Dagestanis are inclined to associate all Chechen people with Chechen leaders like Maskhadov, Basaev, and Raduyev. Such attitudes are given further credence by stories narrated by former hostages, freed from Chechen captivity. There are hundreds of former hostages in Dagestan and the majority of them claim many Chechens are members of criminal groups and there is no way to separate "bad" from "good".


As a result pro-Russian opinion in Dagestan has been strengthened. Despite the existence in Russia of prejudice against Dagestanis together with all Caucasian peoples, Dagestanis have opted for Russian "imperialism" rather than Chechen "imperialism".


Chechens make up the largest ethnic group in the Northern Caucasus and have never concealed their aspirations to dominate in the region. Shamil Basaev could be considered an exponent of Chechen imperialism. He declared his mission to unify all the Northern Caucasus republics and to create one Islamic state with Ichkeria playing a central role.


This concept does not suit either the Dagestani political elite or the public at large. The 'civilised' Russian "imperialism" is considered a better option than the 'wild' Chechen variety. Separatist tendencies are virtually invisible now.


Russia's presence in the region has been seriously strengthened. Many in Dagestan see this a positive force given the Russian presence restrains local leaders, who still possess some old, feudal habits. An example of this restraining influence was demonstrated during the pre-election campaign in Dagestan.


In the past violence and confrontation have marred election campaigns, but this time things are proceeding relatively peacefully. The people's attitude towards the Russian military has also changed, especially during and after the military operation to expel the Chechen incursionists from Dagestan.

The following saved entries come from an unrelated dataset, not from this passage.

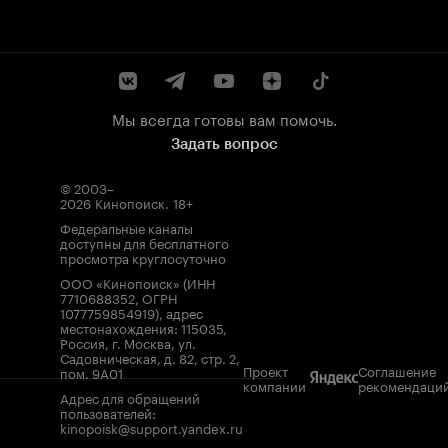
Мы всегда готовы вам помочь.
Задать вопрос
© 2003–
2026
Кинопоиск
.
18+
Федеральные каналы
доступны для бесплатного
просмотра круглосуточно
ООО «Кинопоиск» (ИНН
7710688352, ОГРН
1077759854919), адрес
местонахождения: 115035,
Россия, г. Москва, ул.
Садовническая, д. 82, стр. 2,
Проект
Соглашение
пом. 9А01
компании
рекомендаци
Адрес для обращений
пользователей:
kinopoisk@support.yandex.ru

Now the residents not only feed the soldiers, but also supply them with warm clothes. Some men have even helped in military operation.


This contrasts markedly with the Russian military experience in 1994-1996. One other interesting observation: many Dagestanis have joined the Islamist Wahabi forces as soldiers for the Chechen cause.


In the mountainous areas of Dagestan emissaries for Basaev and Khatab still try to hire local residents. But society in general refuses to acknowledge that Dagestanis are fighting on the Chechen side and have labeled such people traitors to the motherland.


If the local press and general conversation are anything to go by Dagestanis do not foresee a political settlement in Chechnya. Maskhadov is not perceived as a viable negotiator. The Chechen president failed to apologise for the incursion into Dagestan, an omission that seriously damaged his standing in Dagestan.


So much so in fact that residents in Khasavyurt prevented Maskhadov from meeting his Dagestani counterpart, Magomedali Magomedov on September 29.


The main impact of the war in neighbouring Chechnya on the every day life in Dagestan has been increased security measures - the strengthening of existing police checkpoints and the establishment of new ones by Russian forces. Despite the added inconvenience most people are sympathetic to the measures.


One local driver said, "I am not against my car to be checked by a Russian officer. I am sure he won't be afraid to stop a brand new Mercedes that belongs to a local Mafia guy. In addition, unlike our militia, the Russians address me using the more polite form of 'you'".


Nabi Abdullaev is the political editor of Novoye Delo in Makhachkala.